Hover Documentation for Every Directive and Magic Property
Every Alpine 3 directive and magic property includes a description and a direct link to the official Alpine.js documentation. Hovering over x-transition, $dispatch, or x-teleport surfaces the relevant explanation without leaving the editor.
Directives covered include: x-data, x-init, x-show, x-bind, x-on, x-text, x-html, x-model, x-modelable, x-for, x-transition, x-effect, x-ignore, x-ref, x-cloak, x-teleport, x-if, and x-id.
Magic properties covered include: $el, $refs, $store, $watch, $dispatch, $nextTick, $root, $data, and $id.
IntelliSense Completions
A built-in completion provider triggers on $ inside Alpine directive values and HTML and EJS files, offering completions for all magic properties with correct VS Code completion item kinds. Future versions will add workspace-aware resolution of $store and $refs targets defined in the open project.
Snippets
Snippets are provided for all directives as attribute insertions with tab stops, full <template> block snippets for x-for and x-if, Alpine.data() and Alpine.store() scaffolds for JavaScript files, and standalone modifier snippets for .prevent, .stop, .debounce, .throttle, .once, .window, and .outside.
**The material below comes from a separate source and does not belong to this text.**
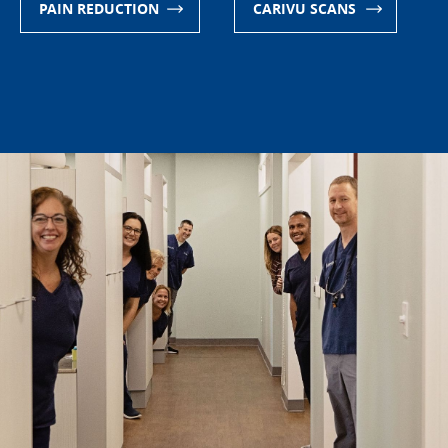
CARIVU SCANS
APPOINTMENT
Snippets are registered for HTML, EJS, PHP, Twig, Nunjucks, JavaScript, and Blade.
Supported File Types
Alpine.js Tools activates for the following language IDs: html, ejs, php, twig, nunjucks, and blade. The JavaScript injection grammar targets text.html.basic, text.html.ejs, text.html.php, and text.html.twig host scopes, meaning highlighting works correctly in each file type without separate grammar files per language.
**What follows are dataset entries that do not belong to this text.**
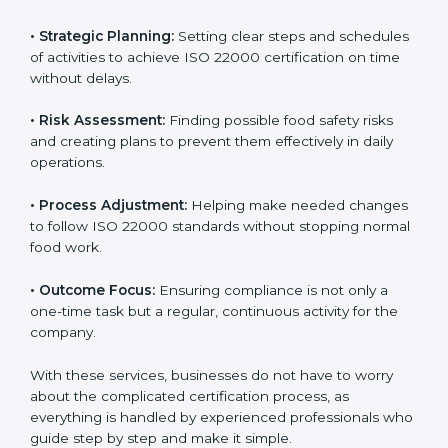
ISO 22000 agency services are specially made to help
food businesses in Europe get organized and follow
international food safety standards easily. These
services cover all kinds of food industries, where each
client gets proper attention, guidance, and support for
smooth certification.
Key services of
ISO 22000 consultants
in Europe
include:
•
Strategic Planning:
Setting clear steps and
schedules of activities to achieve ISO 22000
certification on time without delays.
•
Risk Assessment:
Finding possible food safety risks
and creating plans to prevent them effectively in daily
operations.
•
Process Adjustment:
Helping make needed
changes to follow ISO 22000 standards without
stopping normal food work.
Compatibility with EJS Colorizer
Alpine.js Tools is designed to compose cleanly with EJS Colorizer, the companion VS Code extension for EJS syntax highlighting. The injection grammar targets text.html.ejs by scope name, which EJS Colorizer registers as a named, stable host scope. Both extensions can be active simultaneously with no tokenization conflicts.
How It Works
The extension is built on three VS Code contribution points. The injection grammar uses a begin/end rule with an Oniguruma backreference to handle both single and double quoted attribute values in a single pattern. The Custom Data file registers Alpine directives as known HTML attributes, enabling hover docs and attribute name completions through VS Code’s built-in HTML language service. Snippets are registered via the standard VS Code snippets API with per-language scope declarations.
The TypeScript activation file is intentionally minimal. All colorization and hover behavior is declarative, with no runtime grammar processing.
Installation
Search for Alpine.js Tools in the VS Code Extensions panel, or install directly from the Marketplace listing. The extension requires VS Code 1.116.0 or later and has no runtime dependencies.
Source code is available at github.com/ConnorOnTheWeb/alpinejs-tools.